INSTRUCTIONS FOR THE TASK:
Your answer should be one number, the count of lines in the data that hold "left".
────────────────────────────────────────
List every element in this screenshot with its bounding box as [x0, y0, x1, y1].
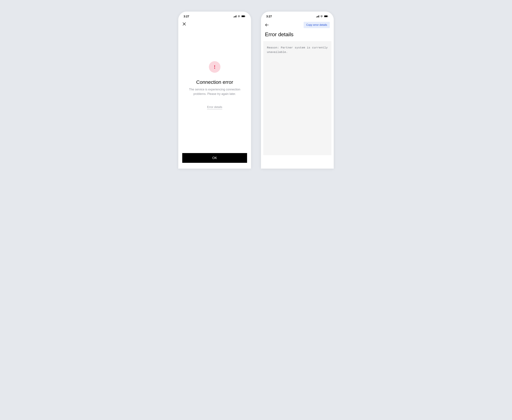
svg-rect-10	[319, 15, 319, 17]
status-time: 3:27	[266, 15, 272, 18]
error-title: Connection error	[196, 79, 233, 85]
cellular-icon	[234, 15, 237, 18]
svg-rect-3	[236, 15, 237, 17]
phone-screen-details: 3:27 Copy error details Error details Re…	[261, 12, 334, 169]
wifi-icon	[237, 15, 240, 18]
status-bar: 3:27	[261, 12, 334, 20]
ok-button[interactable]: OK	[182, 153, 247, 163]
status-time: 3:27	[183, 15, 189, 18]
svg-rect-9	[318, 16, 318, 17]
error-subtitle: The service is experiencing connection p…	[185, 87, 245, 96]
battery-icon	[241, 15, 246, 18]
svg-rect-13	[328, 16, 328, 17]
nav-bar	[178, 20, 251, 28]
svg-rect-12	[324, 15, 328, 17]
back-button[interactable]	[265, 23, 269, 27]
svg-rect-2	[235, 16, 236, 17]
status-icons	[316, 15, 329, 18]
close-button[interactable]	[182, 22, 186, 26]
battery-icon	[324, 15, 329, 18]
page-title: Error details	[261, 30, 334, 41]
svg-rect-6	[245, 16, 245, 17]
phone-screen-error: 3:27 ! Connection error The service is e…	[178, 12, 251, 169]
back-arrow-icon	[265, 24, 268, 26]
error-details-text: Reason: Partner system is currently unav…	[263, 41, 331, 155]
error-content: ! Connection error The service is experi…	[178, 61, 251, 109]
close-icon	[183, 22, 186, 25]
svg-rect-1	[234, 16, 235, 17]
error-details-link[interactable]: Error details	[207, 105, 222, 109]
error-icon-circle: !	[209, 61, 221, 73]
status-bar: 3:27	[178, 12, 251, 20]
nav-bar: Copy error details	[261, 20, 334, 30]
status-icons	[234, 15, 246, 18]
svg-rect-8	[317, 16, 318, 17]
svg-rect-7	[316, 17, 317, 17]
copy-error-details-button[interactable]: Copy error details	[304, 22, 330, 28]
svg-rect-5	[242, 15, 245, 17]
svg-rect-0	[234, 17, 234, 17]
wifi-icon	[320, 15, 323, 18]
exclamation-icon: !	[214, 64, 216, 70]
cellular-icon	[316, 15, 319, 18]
────────────────────────────────────────
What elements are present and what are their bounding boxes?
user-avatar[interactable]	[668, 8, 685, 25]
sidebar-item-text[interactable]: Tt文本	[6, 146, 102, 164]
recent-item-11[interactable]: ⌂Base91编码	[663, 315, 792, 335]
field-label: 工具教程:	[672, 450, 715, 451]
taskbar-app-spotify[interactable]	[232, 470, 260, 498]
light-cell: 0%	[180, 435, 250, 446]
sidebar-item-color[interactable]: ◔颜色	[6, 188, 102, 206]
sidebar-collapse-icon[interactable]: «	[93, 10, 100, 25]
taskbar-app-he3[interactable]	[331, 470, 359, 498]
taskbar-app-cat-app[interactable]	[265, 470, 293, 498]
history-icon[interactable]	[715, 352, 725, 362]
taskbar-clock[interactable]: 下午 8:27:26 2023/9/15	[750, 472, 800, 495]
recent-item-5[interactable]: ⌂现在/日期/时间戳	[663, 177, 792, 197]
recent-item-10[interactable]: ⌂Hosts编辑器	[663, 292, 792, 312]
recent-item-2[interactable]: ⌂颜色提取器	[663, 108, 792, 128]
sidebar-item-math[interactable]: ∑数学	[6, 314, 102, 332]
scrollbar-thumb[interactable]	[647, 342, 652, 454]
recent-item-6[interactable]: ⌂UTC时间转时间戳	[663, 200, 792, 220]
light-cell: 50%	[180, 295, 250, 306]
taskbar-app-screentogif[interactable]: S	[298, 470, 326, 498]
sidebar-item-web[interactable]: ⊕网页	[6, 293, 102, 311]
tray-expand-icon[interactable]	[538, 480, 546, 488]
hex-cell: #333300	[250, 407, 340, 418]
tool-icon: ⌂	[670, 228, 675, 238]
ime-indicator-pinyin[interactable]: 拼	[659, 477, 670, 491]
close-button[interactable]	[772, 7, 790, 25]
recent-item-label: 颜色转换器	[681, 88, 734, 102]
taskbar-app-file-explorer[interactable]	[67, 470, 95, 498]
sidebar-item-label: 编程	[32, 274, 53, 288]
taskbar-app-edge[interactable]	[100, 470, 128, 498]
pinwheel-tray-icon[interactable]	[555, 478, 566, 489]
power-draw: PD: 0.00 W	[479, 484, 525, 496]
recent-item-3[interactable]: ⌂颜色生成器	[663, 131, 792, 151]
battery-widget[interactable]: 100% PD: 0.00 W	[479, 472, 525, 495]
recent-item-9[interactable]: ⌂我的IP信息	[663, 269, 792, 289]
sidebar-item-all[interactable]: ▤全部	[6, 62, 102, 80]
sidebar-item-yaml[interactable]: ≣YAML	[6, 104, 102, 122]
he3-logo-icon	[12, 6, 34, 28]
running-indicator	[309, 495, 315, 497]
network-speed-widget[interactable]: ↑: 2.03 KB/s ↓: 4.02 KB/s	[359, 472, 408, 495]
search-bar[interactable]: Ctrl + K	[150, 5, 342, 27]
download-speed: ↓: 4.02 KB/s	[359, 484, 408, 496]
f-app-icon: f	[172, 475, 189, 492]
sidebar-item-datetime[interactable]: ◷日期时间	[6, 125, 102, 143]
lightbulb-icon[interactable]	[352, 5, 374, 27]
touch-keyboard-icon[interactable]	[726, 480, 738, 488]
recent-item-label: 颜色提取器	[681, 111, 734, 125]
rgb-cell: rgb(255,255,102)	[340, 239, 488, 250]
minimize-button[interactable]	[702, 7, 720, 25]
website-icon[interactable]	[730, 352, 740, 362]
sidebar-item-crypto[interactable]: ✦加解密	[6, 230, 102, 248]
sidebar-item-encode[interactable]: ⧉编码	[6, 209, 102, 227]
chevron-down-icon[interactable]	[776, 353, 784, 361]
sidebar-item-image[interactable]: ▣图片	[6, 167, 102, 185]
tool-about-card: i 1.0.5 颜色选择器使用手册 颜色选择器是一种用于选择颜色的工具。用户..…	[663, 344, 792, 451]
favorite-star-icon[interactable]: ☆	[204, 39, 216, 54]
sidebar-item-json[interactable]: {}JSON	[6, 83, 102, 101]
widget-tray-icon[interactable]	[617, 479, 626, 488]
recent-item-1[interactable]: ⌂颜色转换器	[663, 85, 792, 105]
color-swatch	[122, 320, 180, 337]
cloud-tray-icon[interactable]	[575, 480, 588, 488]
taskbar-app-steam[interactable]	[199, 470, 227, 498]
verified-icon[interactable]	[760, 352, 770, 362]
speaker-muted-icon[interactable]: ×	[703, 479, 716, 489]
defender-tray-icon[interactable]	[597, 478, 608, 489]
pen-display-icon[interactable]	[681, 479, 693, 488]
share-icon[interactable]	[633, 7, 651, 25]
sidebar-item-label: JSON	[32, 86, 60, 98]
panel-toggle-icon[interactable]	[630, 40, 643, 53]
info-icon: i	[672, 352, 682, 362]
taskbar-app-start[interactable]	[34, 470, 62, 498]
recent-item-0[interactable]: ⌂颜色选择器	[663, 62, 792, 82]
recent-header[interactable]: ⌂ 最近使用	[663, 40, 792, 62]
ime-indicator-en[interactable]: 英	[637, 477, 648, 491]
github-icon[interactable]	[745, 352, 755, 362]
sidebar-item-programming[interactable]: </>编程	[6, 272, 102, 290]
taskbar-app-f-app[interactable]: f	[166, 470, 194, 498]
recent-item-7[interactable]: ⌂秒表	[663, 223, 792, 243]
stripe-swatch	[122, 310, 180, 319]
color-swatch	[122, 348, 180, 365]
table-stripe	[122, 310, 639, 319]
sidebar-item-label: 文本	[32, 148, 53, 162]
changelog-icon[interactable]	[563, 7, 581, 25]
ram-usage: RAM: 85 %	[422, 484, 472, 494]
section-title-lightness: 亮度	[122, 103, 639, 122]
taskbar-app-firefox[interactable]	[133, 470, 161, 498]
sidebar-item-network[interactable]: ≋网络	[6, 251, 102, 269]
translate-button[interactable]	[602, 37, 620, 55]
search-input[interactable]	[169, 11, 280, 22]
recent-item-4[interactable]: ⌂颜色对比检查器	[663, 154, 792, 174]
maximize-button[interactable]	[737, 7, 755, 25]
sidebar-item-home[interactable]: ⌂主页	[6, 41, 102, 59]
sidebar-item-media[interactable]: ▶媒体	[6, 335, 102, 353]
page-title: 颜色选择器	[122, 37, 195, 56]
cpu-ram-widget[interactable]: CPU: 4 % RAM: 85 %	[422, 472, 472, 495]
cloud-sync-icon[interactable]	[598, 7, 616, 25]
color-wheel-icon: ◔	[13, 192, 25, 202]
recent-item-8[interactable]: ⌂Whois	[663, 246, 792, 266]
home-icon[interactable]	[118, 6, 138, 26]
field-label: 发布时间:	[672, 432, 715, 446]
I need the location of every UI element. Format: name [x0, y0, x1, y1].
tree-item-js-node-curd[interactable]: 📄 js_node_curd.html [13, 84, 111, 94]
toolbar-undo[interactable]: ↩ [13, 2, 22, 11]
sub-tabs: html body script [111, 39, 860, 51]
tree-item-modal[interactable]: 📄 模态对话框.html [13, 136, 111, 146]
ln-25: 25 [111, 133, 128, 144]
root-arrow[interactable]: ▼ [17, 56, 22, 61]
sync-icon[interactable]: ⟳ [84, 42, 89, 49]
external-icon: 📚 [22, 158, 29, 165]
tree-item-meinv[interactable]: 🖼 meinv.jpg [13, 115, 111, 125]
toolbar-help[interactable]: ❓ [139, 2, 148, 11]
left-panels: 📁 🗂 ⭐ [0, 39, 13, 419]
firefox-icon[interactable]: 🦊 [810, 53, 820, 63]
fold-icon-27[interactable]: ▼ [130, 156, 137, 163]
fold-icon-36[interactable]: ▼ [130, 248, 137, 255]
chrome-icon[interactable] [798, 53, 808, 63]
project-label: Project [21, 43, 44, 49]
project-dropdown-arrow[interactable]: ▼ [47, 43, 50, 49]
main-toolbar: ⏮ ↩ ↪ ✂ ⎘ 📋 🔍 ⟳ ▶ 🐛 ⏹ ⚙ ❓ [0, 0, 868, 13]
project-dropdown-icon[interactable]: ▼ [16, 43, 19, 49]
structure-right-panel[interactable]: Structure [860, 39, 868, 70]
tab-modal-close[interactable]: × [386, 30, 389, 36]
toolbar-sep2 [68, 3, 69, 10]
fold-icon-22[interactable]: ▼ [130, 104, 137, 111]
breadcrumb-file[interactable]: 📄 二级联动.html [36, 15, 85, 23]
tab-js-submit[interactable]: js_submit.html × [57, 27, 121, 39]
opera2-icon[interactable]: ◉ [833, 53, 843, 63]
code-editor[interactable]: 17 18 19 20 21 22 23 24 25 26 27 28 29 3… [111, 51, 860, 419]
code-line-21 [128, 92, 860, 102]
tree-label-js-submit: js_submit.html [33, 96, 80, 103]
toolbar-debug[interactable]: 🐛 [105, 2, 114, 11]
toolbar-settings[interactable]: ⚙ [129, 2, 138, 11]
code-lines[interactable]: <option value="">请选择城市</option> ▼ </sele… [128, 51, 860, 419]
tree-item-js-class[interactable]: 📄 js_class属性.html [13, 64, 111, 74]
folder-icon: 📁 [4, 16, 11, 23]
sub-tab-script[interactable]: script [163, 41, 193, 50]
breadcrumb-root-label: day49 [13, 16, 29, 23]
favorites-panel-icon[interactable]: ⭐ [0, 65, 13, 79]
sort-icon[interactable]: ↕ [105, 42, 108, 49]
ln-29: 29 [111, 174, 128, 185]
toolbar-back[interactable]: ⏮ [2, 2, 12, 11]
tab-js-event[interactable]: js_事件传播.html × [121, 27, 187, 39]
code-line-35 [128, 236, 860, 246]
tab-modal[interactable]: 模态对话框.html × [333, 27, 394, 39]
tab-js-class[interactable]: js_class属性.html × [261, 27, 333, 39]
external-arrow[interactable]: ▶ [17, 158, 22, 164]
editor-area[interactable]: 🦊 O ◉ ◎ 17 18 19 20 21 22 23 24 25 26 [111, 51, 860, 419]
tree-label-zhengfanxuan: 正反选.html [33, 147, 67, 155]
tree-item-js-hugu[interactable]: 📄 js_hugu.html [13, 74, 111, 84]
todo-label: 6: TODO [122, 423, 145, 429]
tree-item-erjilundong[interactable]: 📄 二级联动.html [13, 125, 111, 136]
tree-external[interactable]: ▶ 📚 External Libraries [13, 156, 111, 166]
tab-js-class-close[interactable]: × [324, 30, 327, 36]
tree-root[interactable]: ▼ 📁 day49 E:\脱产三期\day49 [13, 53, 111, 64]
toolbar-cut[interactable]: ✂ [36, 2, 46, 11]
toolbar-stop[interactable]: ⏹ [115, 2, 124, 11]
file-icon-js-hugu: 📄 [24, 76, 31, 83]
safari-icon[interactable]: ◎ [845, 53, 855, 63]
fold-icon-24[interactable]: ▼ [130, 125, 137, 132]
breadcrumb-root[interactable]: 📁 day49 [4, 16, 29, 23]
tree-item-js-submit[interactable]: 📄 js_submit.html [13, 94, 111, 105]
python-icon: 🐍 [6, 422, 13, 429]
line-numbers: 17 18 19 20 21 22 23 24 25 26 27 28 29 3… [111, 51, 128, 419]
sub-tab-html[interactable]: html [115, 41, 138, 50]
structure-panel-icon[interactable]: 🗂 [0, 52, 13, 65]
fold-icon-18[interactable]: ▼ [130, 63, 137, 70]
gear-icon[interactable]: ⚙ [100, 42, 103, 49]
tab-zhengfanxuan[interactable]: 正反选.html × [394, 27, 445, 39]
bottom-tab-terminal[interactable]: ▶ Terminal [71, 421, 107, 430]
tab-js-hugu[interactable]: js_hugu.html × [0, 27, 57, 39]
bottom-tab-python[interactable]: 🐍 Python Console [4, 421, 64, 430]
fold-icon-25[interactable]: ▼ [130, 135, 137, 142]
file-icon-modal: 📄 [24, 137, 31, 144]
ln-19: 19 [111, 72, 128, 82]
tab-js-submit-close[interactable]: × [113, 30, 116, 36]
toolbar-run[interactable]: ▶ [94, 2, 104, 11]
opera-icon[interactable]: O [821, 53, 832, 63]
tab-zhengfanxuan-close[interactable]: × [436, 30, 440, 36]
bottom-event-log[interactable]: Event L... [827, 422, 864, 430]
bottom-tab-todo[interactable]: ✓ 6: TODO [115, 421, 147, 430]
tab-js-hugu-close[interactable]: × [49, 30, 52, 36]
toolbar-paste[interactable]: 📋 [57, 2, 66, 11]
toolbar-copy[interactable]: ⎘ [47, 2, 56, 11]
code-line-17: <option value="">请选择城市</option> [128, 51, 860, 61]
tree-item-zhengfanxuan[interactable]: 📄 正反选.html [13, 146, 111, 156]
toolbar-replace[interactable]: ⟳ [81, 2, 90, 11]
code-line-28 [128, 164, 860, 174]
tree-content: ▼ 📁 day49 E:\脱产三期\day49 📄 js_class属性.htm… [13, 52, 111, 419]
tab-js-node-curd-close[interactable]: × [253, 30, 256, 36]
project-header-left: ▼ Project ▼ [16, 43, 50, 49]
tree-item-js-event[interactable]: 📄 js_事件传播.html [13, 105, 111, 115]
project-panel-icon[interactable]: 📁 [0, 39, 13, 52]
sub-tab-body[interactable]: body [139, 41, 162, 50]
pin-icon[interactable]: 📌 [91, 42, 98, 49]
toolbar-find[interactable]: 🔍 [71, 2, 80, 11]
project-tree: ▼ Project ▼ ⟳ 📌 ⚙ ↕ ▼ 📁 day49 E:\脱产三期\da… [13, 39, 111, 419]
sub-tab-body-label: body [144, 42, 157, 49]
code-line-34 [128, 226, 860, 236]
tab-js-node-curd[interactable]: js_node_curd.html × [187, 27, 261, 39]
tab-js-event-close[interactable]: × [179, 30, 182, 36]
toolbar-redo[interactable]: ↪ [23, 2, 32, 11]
────────────────────────────────────────
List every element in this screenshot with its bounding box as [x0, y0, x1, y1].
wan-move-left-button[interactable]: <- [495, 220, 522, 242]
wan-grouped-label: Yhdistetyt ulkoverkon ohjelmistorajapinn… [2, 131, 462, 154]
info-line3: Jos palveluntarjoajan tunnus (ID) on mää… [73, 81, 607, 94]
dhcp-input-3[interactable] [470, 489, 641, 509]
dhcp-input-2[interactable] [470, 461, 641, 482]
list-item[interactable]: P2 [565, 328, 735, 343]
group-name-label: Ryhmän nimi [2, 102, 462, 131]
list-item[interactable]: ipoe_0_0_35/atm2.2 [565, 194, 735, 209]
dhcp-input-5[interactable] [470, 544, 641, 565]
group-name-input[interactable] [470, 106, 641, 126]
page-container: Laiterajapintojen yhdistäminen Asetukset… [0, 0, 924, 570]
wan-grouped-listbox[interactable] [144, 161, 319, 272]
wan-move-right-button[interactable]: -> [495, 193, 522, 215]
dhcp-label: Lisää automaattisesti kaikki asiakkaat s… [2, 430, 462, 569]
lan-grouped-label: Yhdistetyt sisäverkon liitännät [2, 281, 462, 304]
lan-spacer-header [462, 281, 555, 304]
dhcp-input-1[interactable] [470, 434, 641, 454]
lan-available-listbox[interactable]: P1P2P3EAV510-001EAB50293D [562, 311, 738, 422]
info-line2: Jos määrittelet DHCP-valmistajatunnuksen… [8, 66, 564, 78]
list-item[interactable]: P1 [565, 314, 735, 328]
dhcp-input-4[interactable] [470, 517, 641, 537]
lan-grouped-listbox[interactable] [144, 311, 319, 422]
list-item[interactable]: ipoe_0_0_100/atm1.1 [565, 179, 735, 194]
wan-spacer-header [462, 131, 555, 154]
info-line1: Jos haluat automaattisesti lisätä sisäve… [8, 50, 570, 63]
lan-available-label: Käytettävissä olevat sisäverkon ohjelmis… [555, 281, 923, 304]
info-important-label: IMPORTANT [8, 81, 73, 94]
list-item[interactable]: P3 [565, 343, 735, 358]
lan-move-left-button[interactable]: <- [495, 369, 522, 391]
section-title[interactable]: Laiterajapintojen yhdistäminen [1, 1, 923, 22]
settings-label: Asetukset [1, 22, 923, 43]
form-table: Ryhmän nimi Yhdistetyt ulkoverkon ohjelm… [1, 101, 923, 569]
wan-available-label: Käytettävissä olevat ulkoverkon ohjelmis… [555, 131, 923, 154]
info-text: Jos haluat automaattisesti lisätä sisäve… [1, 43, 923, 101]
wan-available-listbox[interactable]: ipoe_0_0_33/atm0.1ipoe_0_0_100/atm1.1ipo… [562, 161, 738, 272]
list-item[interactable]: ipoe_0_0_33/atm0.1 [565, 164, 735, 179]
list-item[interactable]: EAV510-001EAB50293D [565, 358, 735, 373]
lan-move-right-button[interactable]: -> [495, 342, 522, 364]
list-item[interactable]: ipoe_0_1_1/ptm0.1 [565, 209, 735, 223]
────────────────────────────────────────
FINISHED EXERCISE:
4